§ **SOURCE MATERIAL**
━━━━━━━━

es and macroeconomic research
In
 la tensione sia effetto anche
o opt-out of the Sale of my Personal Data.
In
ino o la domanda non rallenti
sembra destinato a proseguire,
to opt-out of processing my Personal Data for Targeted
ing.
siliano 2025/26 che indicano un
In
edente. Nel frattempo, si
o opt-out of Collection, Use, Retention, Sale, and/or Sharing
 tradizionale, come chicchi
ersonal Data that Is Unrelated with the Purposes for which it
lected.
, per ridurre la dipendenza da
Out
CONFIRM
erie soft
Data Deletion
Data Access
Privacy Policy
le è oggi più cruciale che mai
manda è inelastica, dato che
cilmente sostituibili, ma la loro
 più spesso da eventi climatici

━━━━━━━━

§ **GOAL OF THE EXERCISE**
Output the whole listing exactly as given.

§ **SOLUTION**
es and macroeconomic research
In
 la tensione sia effetto anche
o opt-out of the Sale of my Personal Data.
In
ino o la domanda non rallenti
sembra destinato a proseguire,
to opt-out of processing my Personal Data for Targeted
ing.
siliano 2025/26 che indicano un
In
edente. Nel frattempo, si
o opt-out of Collection, Use, Retention, Sale, and/or Sharing
 tradizionale, come chicchi
ersonal Data that Is Unrelated with the Purposes for which it
lected.
, per ridurre la dipendenza da
Out
CONFIRM
erie soft
Data Deletion
Data Access
Privacy Policy
le è oggi più cruciale che mai
manda è inelastica, dato che
cilmente sostituibili, ma la loro
 più spesso da eventi climatici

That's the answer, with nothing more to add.